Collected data
>>>

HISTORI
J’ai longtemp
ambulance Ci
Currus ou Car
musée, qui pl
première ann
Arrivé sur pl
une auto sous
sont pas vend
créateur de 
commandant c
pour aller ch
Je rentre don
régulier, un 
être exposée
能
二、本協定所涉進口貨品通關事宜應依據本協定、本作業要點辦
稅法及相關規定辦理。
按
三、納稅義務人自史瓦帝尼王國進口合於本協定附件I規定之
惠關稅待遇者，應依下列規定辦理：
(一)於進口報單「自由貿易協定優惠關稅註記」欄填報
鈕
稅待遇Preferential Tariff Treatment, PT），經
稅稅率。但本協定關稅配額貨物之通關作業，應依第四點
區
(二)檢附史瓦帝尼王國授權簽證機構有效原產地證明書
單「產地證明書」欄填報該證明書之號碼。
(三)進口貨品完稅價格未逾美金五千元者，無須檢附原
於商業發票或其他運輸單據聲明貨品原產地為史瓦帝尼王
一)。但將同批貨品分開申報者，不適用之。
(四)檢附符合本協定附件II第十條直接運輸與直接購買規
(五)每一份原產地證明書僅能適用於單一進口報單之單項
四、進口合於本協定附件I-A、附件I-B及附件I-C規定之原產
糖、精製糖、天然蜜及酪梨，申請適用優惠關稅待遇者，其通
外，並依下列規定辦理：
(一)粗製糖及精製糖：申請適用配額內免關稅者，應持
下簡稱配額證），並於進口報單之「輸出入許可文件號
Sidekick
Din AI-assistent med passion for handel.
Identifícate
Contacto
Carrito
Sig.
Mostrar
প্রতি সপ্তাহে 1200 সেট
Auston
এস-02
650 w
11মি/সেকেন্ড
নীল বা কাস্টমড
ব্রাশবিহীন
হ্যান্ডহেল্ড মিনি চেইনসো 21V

<<<

== Activity ==
Copy exactly. The range runs from the line containing "être exposée" through the last line of the data.

== Answer for the task ==
être exposée
能
二、本協定所涉進口貨品通關事宜應依據本協定、本作業要點辦
稅法及相關規定辦理。
按
三、納稅義務人自史瓦帝尼王國進口合於本協定附件I規定之
惠關稅待遇者，應依下列規定辦理：
(一)於進口報單「自由貿易協定優惠關稅註記」欄填報
鈕
稅待遇Preferential Tariff Treatment, PT），經
稅稅率。但本協定關稅配額貨物之通關作業，應依第四點
區
(二)檢附史瓦帝尼王國授權簽證機構有效原產地證明書
單「產地證明書」欄填報該證明書之號碼。
(三)進口貨品完稅價格未逾美金五千元者，無須檢附原
於商業發票或其他運輸單據聲明貨品原產地為史瓦帝尼王
一)。但將同批貨品分開申報者，不適用之。
(四)檢附符合本協定附件II第十條直接運輸與直接購買規
(五)每一份原產地證明書僅能適用於單一進口報單之單項
四、進口合於本協定附件I-A、附件I-B及附件I-C規定之原產
糖、精製糖、天然蜜及酪梨，申請適用優惠關稅待遇者，其通
外，並依下列規定辦理：
(一)粗製糖及精製糖：申請適用配額內免關稅者，應持
下簡稱配額證），並於進口報單之「輸出入許可文件號
Sidekick
Din AI-assistent med passion for handel.
Identifícate
Contacto
Carrito
Sig.
Mostrar
প্রতি সপ্তাহে 1200 সেট
Auston
এস-02
650 w
11মি/সেকেন্ড
নীল বা কাস্টমড
ব্রাশবিহীন
হ্যান্ডহেল্ড মিনি চেইনসো 21V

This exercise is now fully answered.